▼▼▼

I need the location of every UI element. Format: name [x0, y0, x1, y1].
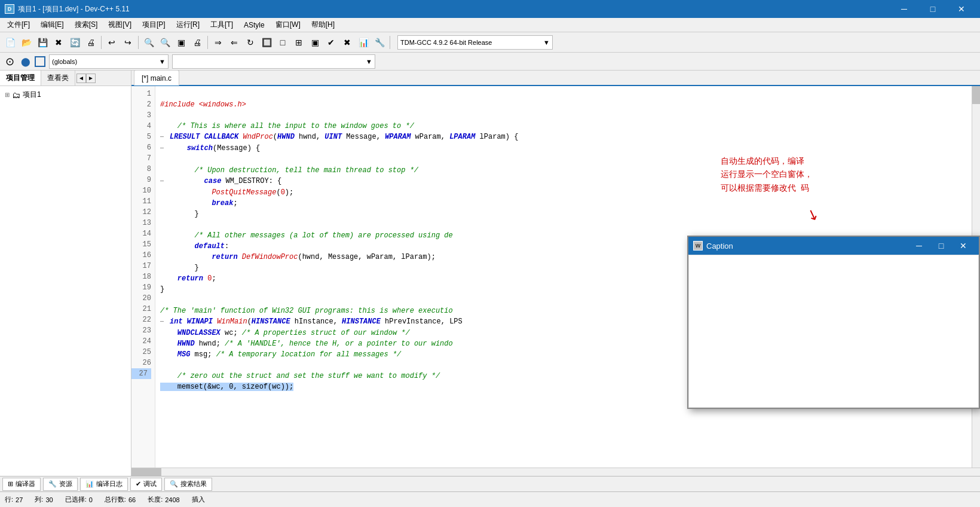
tree-item-project[interactable]: ⊞ 🗂 项目1: [2, 88, 128, 101]
status-length: 长度: 2408: [148, 495, 180, 504]
check-button[interactable]: ▣: [307, 35, 323, 50]
menu-item-项目p[interactable]: 项目[P]: [137, 19, 170, 31]
menu-item-搜索s[interactable]: 搜索[S]: [70, 19, 103, 31]
floating-window-title-bar[interactable]: W Caption ─ □ ✕: [688, 237, 979, 255]
horizontal-scrollbar[interactable]: [131, 468, 980, 476]
compiler-dropdown-arrow: ▼: [543, 39, 550, 46]
menu-bar: 文件[F]编辑[E]搜索[S]视图[V]项目[P]运行[R]工具[T]AStyl…: [0, 18, 980, 32]
floating-title-left: W Caption: [693, 241, 733, 251]
editor-tab-bar: [*] main.c: [131, 71, 980, 86]
replace-button[interactable]: 🔍: [157, 35, 173, 50]
run-button[interactable]: ↻: [243, 35, 258, 50]
status-bar: 行: 27 列: 30 已选择: 0 总行数: 66 长度: 2408 插入: [0, 491, 980, 507]
floating-window-icon: W: [693, 241, 703, 251]
menu-item-astyle[interactable]: AStyle: [239, 20, 270, 30]
ok-button[interactable]: ✔: [323, 35, 339, 50]
tools-button[interactable]: 🔧: [372, 35, 387, 50]
compiler-tab-label: 编译器: [16, 479, 35, 488]
sidebar-nav-prev[interactable]: ◄: [76, 74, 86, 83]
sidebar-tab-bar: 项目管理 查看类 ◄ ►: [0, 71, 131, 86]
status-total-value: 66: [128, 496, 136, 503]
menu-item-帮助h[interactable]: 帮助[H]: [307, 19, 339, 31]
print-button[interactable]: 🖨: [83, 35, 99, 50]
scrollbar-thumb-vertical[interactable]: [972, 86, 980, 104]
debug-tab-label: 调试: [143, 479, 157, 488]
editor-area: [*] main.c 自动生成的代码，编译运行显示一个空白窗体，可以根据需要修改…: [131, 71, 980, 476]
new-file-button[interactable]: 📄: [2, 35, 18, 50]
window-controls: ─ □ ✕: [890, 0, 975, 18]
status-insert: 插入: [192, 495, 205, 504]
status-length-label: 长度:: [148, 495, 163, 504]
toolbar-separator-3: [207, 36, 208, 49]
project-label: 项目1: [23, 90, 41, 100]
editor-tab-main[interactable]: [*] main.c: [134, 71, 179, 85]
menu-item-视图v[interactable]: 视图[V]: [103, 19, 136, 31]
scope-btn-3[interactable]: [35, 56, 45, 67]
bottom-tab-resources[interactable]: 🔧 资源: [43, 478, 78, 491]
toolbar-scope: ⊙ ⬤ (globals) ▼ ▼: [0, 53, 980, 71]
func-dropdown[interactable]: ▼: [172, 54, 375, 69]
compile-log-tab-icon: 📊: [85, 480, 94, 488]
menu-item-运行r[interactable]: 运行[R]: [172, 19, 204, 31]
menu-item-编辑e[interactable]: 编辑[E]: [36, 19, 69, 31]
bottom-tab-search[interactable]: 🔍 搜索结果: [164, 478, 212, 491]
bottom-tab-compiler[interactable]: ⊞ 编译器: [2, 478, 41, 491]
search-results-tab-icon: 🔍: [170, 480, 178, 488]
redo-button[interactable]: ↪: [120, 35, 136, 50]
line-numbers: 12345 678910 1112131415 1617181920 21222…: [131, 86, 155, 468]
floating-minimize-button[interactable]: ─: [908, 238, 930, 253]
floating-window-content: [688, 255, 979, 408]
save-button[interactable]: 💾: [35, 35, 50, 50]
tree-expand-icon[interactable]: ⊞: [5, 91, 10, 98]
code-editor[interactable]: 12345 678910 1112131415 1617181920 21222…: [131, 86, 980, 468]
stop-button[interactable]: 🔲: [259, 35, 274, 50]
menu-item-工具t[interactable]: 工具[T]: [206, 19, 238, 31]
find-button[interactable]: 🔍: [141, 35, 157, 50]
search-results-tab-label: 搜索结果: [180, 479, 207, 488]
unindent-button[interactable]: 🖨: [189, 35, 205, 50]
compiler-tab-icon: ⊞: [8, 480, 13, 488]
compile-button[interactable]: ⇐: [226, 35, 242, 50]
indent-button[interactable]: ▣: [173, 35, 189, 50]
bottom-tab-compile-log[interactable]: 📊 编译日志: [80, 478, 128, 491]
chart-button[interactable]: 📊: [356, 35, 371, 50]
status-row: 行: 27: [5, 495, 23, 504]
scope-dropdown-arrow: ▼: [159, 58, 166, 65]
app-icon: D: [5, 4, 14, 14]
func-dropdown-arrow: ▼: [366, 58, 372, 65]
status-col-label: 列:: [35, 495, 43, 504]
grid-button[interactable]: ⊞: [291, 35, 307, 50]
close-button[interactable]: ✕: [948, 0, 975, 18]
main-area: 项目管理 查看类 ◄ ► ⊞ 🗂 项目1: [0, 71, 980, 476]
menu-item-窗口w[interactable]: 窗口[W]: [271, 19, 305, 31]
minimize-button[interactable]: ─: [890, 0, 918, 18]
floating-maximize-button[interactable]: □: [930, 238, 952, 253]
status-row-value: 27: [16, 496, 23, 503]
status-col-value: 30: [45, 496, 53, 503]
scope-dropdown[interactable]: (globals) ▼: [49, 54, 169, 69]
scope-btn-1[interactable]: ⊙: [2, 54, 17, 69]
scrollbar-thumb-horizontal[interactable]: [131, 468, 161, 476]
sidebar-tab-project[interactable]: 项目管理: [0, 71, 41, 85]
sidebar-nav-next[interactable]: ►: [86, 74, 96, 83]
close-file-button[interactable]: ✖: [51, 35, 66, 50]
bottom-tab-debug[interactable]: ✔ 调试: [130, 478, 162, 491]
menu-item-文件f[interactable]: 文件[F]: [2, 19, 35, 31]
undo-button[interactable]: ↩: [104, 35, 120, 50]
sidebar-tab-class[interactable]: 查看类: [41, 71, 75, 85]
floating-close-button[interactable]: ✕: [953, 238, 974, 253]
debug-button[interactable]: □: [275, 35, 290, 50]
open-file-button[interactable]: 📂: [19, 35, 34, 50]
compile-run-button[interactable]: ⇒: [210, 35, 226, 50]
floating-window[interactable]: W Caption ─ □ ✕: [687, 236, 980, 409]
resources-tab-label: 资源: [59, 479, 72, 488]
maximize-button[interactable]: □: [919, 0, 947, 18]
scope-btn-2[interactable]: ⬤: [18, 54, 33, 69]
editor-tab-label: [*] main.c: [142, 74, 172, 83]
floating-window-title: Caption: [706, 242, 733, 251]
stop2-button[interactable]: ✖: [339, 35, 355, 50]
toolbar-main: 📄 📂 💾 ✖ 🔄 🖨 ↩ ↪ 🔍 🔍 ▣ 🖨 ⇒ ⇐ ↻ 🔲 □ ⊞ ▣ ✔ …: [0, 32, 980, 53]
resources-tab-icon: 🔧: [48, 480, 57, 488]
save-all-button[interactable]: 🔄: [67, 35, 82, 50]
compiler-dropdown[interactable]: TDM-GCC 4.9.2 64-bit Release ▼: [397, 35, 553, 50]
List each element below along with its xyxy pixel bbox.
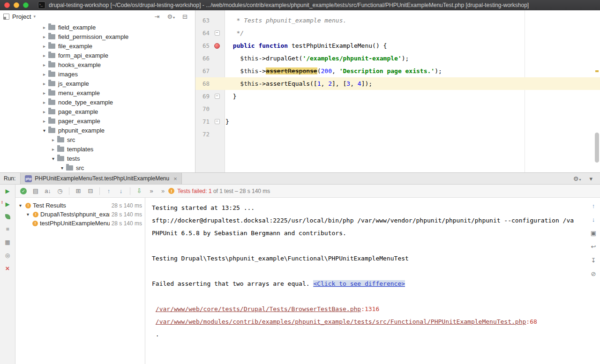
console-output[interactable]: Testing started at 13:25 ...sftp://docke… <box>145 198 587 364</box>
test-tree-row[interactable]: ▾!Drupal\Tests\phpunit_example\Functiona… <box>15 210 145 219</box>
chevron-right-icon[interactable]: ▸ <box>41 25 47 30</box>
code-line[interactable]: 67 $this->assertResponse(200, 'Descripti… <box>195 65 600 77</box>
project-tree-item[interactable]: ▸page_example <box>0 107 195 116</box>
show-passed-icon[interactable]: ✓ <box>20 188 27 194</box>
chevron-right-icon[interactable]: ▸ <box>41 34 47 39</box>
pin-tab-icon[interactable]: ◎ <box>4 252 11 259</box>
show-ignored-icon[interactable]: ▤ <box>30 187 42 194</box>
settings-gear-icon[interactable]: ⚙▾ <box>573 175 581 182</box>
code-line[interactable]: 69− } <box>195 90 600 103</box>
fold-icon[interactable]: − <box>215 30 220 36</box>
line-number[interactable]: 68 <box>195 80 210 87</box>
diff-link[interactable]: <Click to see difference> <box>313 280 405 287</box>
file-link[interactable]: /var/www/web/modules/contrib/examples/ph… <box>156 318 526 325</box>
scroll-down-icon[interactable]: ↓ <box>590 216 597 223</box>
chevron-right-icon[interactable]: ▸ <box>41 119 47 124</box>
code-line[interactable]: 68 $this->assertEquals([1, 2], [3, 4]); <box>195 77 600 90</box>
project-tree-item[interactable]: ▸menu_example <box>0 88 195 97</box>
line-number[interactable]: 70 <box>195 105 210 112</box>
chevron-down-icon[interactable]: ▾ <box>50 156 56 161</box>
project-tree-item[interactable]: ▸images <box>0 69 195 79</box>
import-test-results-icon[interactable]: ⇩ <box>133 187 145 194</box>
test-tree-row[interactable]: ▾!Test Results28 s 140 ms <box>15 201 145 210</box>
fold-icon[interactable]: − <box>215 94 220 99</box>
test-tree-row[interactable]: !testPhpUnitExampleMenu28 s 140 ms <box>15 219 145 228</box>
line-number[interactable]: 67 <box>195 67 210 74</box>
rerun-icon[interactable]: ▶ <box>4 188 11 194</box>
scroll-to-end-icon[interactable]: ↧ <box>590 257 597 264</box>
soft-wrap-icon[interactable]: ↩ <box>590 243 597 250</box>
more-actions-icon[interactable]: » <box>161 187 165 194</box>
project-tree-item[interactable]: ▸hooks_example <box>0 60 195 69</box>
chevron-right-icon[interactable]: ▸ <box>41 90 47 96</box>
warning-stripe-mark[interactable] <box>595 70 599 72</box>
close-window-button[interactable] <box>4 2 10 8</box>
editor[interactable]: 63 * Tests phpunit_example menus.64− */6… <box>195 10 600 172</box>
close-icon[interactable]: × <box>4 265 11 272</box>
code-line[interactable]: 71−} <box>195 115 600 128</box>
jump-to-source-icon[interactable]: ▣ <box>590 230 597 237</box>
file-link[interactable]: /var/www/web/core/tests/Drupal/Tests/Bro… <box>156 305 361 312</box>
project-tree-item[interactable]: ▸field_permission_example <box>0 32 195 41</box>
history-icon[interactable]: » <box>145 187 158 194</box>
chevron-right-icon[interactable]: ▸ <box>50 137 56 142</box>
project-tree-item[interactable]: ▸pager_example <box>0 116 195 126</box>
project-tree-item[interactable]: ▾tests <box>0 154 195 163</box>
rerun-failed-tests-icon[interactable]: ▶! <box>4 201 11 208</box>
line-number[interactable]: 65 <box>195 42 210 49</box>
code-line[interactable]: 64− */ <box>195 27 600 39</box>
previous-failed-test-icon[interactable]: ↑ <box>103 187 115 194</box>
chevron-down-icon[interactable]: ▾ <box>25 212 31 217</box>
close-tab-icon[interactable]: × <box>173 175 177 182</box>
chevron-right-icon[interactable]: ▸ <box>41 72 47 77</box>
chevron-right-icon[interactable]: ▸ <box>41 81 47 86</box>
code-line[interactable]: 66 $this->drupalGet('/examples/phpunit-e… <box>195 52 600 65</box>
project-tree-item[interactable]: ▸node_type_example <box>0 97 195 107</box>
project-tree-item[interactable]: ▸src <box>0 135 195 144</box>
collapse-all-icon[interactable]: ⊟ <box>182 13 188 20</box>
project-tree-item[interactable]: ▾phpunit_example <box>0 126 195 135</box>
chevron-down-icon[interactable]: ▾ <box>33 14 36 19</box>
clear-console-icon[interactable]: ⊘ <box>590 270 597 277</box>
editor-scrollbar[interactable] <box>595 133 599 163</box>
scroll-up-icon[interactable]: ↑ <box>590 202 597 209</box>
test-failed-gutter-icon[interactable] <box>214 43 220 49</box>
project-tree-item[interactable]: ▾src <box>0 163 195 172</box>
chevron-down-icon[interactable]: ▾ <box>41 128 47 133</box>
code-line[interactable]: 65 public function testPhpUnitExampleMen… <box>195 39 600 52</box>
code-line[interactable]: 70 <box>195 103 600 115</box>
line-number[interactable]: 72 <box>195 131 210 138</box>
restore-layout-icon[interactable]: ▦ <box>4 239 11 245</box>
run-tab[interactable]: php PHPUnitExampleMenuTest.testPhpUnitEx… <box>20 173 181 184</box>
line-number[interactable]: 63 <box>195 17 210 24</box>
stop-icon[interactable]: ■ <box>4 226 11 232</box>
project-tree-item[interactable]: ▸form_api_example <box>0 51 195 60</box>
project-tree-item[interactable]: ▸file_example <box>0 41 195 51</box>
sort-by-duration-icon[interactable]: ◷ <box>54 187 66 194</box>
expand-all-icon[interactable]: ⊞ <box>72 187 84 194</box>
collapse-all-icon[interactable]: ⊟ <box>84 187 97 194</box>
minimize-window-button[interactable] <box>14 2 19 8</box>
settings-gear-icon[interactable]: ⚙▾ <box>167 13 175 20</box>
next-failed-test-icon[interactable]: ↓ <box>115 187 127 194</box>
hide-panel-icon[interactable]: ▾ <box>589 175 592 182</box>
line-number[interactable]: 64 <box>195 30 210 37</box>
line-number[interactable]: 69 <box>195 93 210 100</box>
chevron-right-icon[interactable]: ▸ <box>41 53 47 58</box>
zoom-window-button[interactable] <box>23 2 29 8</box>
code-line[interactable]: 72 <box>195 128 600 141</box>
project-tree-item[interactable]: ▸field_example <box>0 22 195 32</box>
chevron-right-icon[interactable]: ▸ <box>41 109 47 114</box>
code-area[interactable]: 63 * Tests phpunit_example menus.64− */6… <box>195 10 600 141</box>
chevron-down-icon[interactable]: ▾ <box>17 203 23 208</box>
sort-alphabetically-icon[interactable]: a↓ <box>42 187 54 194</box>
toggle-auto-test-icon[interactable] <box>5 214 10 219</box>
line-number[interactable]: 71 <box>195 118 210 125</box>
chevron-right-icon[interactable]: ▸ <box>41 44 47 49</box>
chevron-right-icon[interactable]: ▸ <box>50 147 56 152</box>
chevron-down-icon[interactable]: ▾ <box>59 165 65 171</box>
chevron-right-icon[interactable]: ▸ <box>41 100 47 105</box>
chevron-right-icon[interactable]: ▸ <box>41 62 47 67</box>
locate-file-icon[interactable]: ⇥ <box>155 13 160 20</box>
fold-icon[interactable]: − <box>215 119 220 124</box>
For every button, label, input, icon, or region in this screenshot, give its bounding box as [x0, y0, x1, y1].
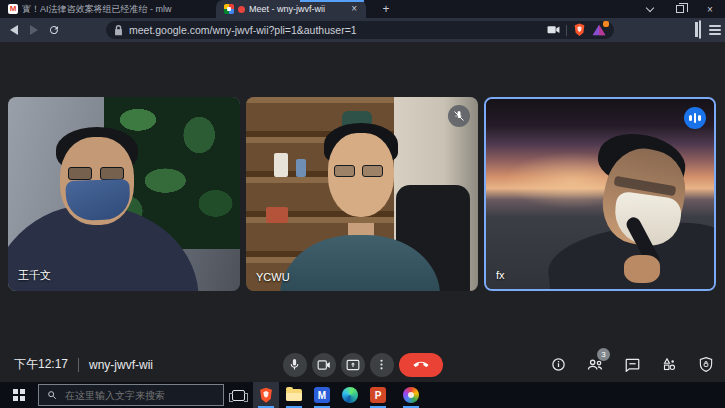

▲▲▲

* [Task prompt]
Go over the data and return every line that includes the word "search".

* [Response]
bottom-tab-search[interactable]: 🔍 搜索结果: [164, 478, 212, 491]
search-results-tab-icon: 🔍: [170, 480, 178, 488]
search-results-tab-label: 搜索结果: [180, 479, 207, 488]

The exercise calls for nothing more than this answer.